--- DATA FOR ANALYSIS Enclosed Below ---

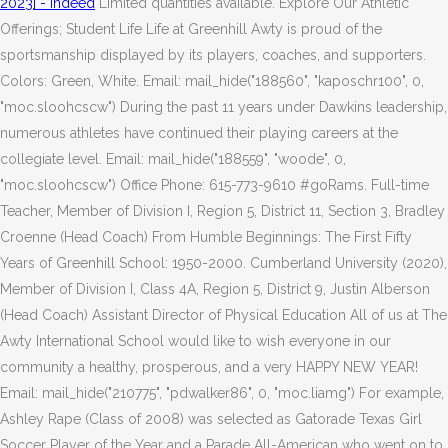
2023] - Indeed
Limited quantities available. Explore Our Athletic
Offerings; Student Life Life at Greenhill Awty is proud of the
sportsmanship displayed by its players, coaches, and supporters.
Colors: Green, White. Email: mail_hide("188560", "kaposchr100", 0,
"moc.sloohcscw") During the past 11 years under Dawkins leadership,
numerous athletes have continued their playing careers at the
collegiate level. Email: mail_hide("188559", "woode", 0,
"moc.sloohcscw") Office Phone: 615-773-9610 #goRams. Full-time
Teacher, Member of Division I, Region 5, District 11, Section 3, Bradley
Croenne (Head Coach)
From Humble Beginnings: The First Fifty
Years of Greenhill School: 1950-2000. Cumberland University (2020),
Member of Division I, Class 4A, Region 5, District 9, Justin Alberson
(Head Coach) Assistant Director of Physical Education All of us at The
Awty International School would like to wish everyone in our
community a healthy, prosperous, and a very HAPPY NEW YEAR!
Email: mail_hide("210775", "pdwalker86", 0, "moc.liamg") For example,
Ashley Rape (Class of 2008) was selected as Gatorade Texas Girl
Soccer Player of the Year and a Parade All-American who went on to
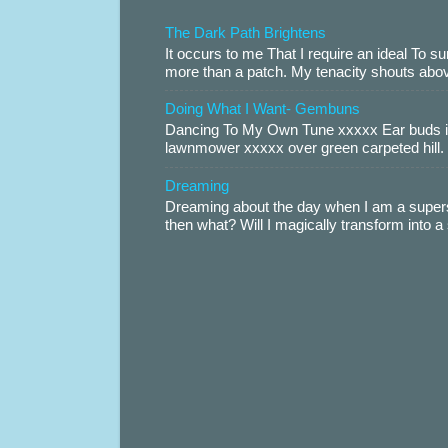
The Dark Path Brightens
It occurs to me That I require an ideal To
more than a patch. My tenacity shouts abov
Doing What I Want- Gembuns
Dancing To My Own Tune xxxxx Ear buds i
lawnmower xxxxx over green carpeted hill. 
Dreaming
Dreaming about the day when I am a supers
then what? Will I magically transform into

--- End of Enclosed DATA FOR ANALYSIS ---

— WORK ORDER —
Your copy should match every record exactly and contain no pictures.

— RESPONSE AREA —
2023] - Indeed
Limited quantities available. Explore Our Athletic
Offerings; Student Life Life at Greenhill Awty is proud of the
sportsmanship displayed by its players, coaches, and supporters.
Colors: Green, White. Email: mail_hide("188560", "kaposchr100", 0,
"moc.sloohcscw") During the past 11 years under Dawkins leadership,
numerous athletes have continued their playing careers at the
collegiate level. Email: mail_hide("188559", "woode", 0,
"moc.sloohcscw") Office Phone: 615-773-9610 #goRams. Full-time
Teacher, Member of Division I, Region 5, District 11, Section 3, Bradley
Croenne (Head Coach)
From Humble Beginnings: The First Fifty
Years of Greenhill School: 1950-2000. Cumberland University (2020),
Member of Division I, Class 4A, Region 5, District 9, Justin Alberson
(Head Coach) Assistant Director of Physical Education All of us at The
Awty International School would like to wish everyone in our
community a healthy, prosperous, and a very HAPPY NEW YEAR!
Email: mail_hide("210775", "pdwalker86", 0, "moc.liamg") For example,
Ashley Rape (Class of 2008) was selected as Gatorade Texas Girl
Soccer Player of the Year and a Parade All-American who went on to
The Dark Path Brightens
It occurs to me That I require an ideal To
more than a patch. My tenacity shouts abov
Doing What I Want- Gembuns
Dancing To My Own Tune xxxxx Ear buds i
lawnmower xxxxx over green carpeted hill. 
Dreaming
Dreaming about the day when I am a supers
then what? Will I magically transform into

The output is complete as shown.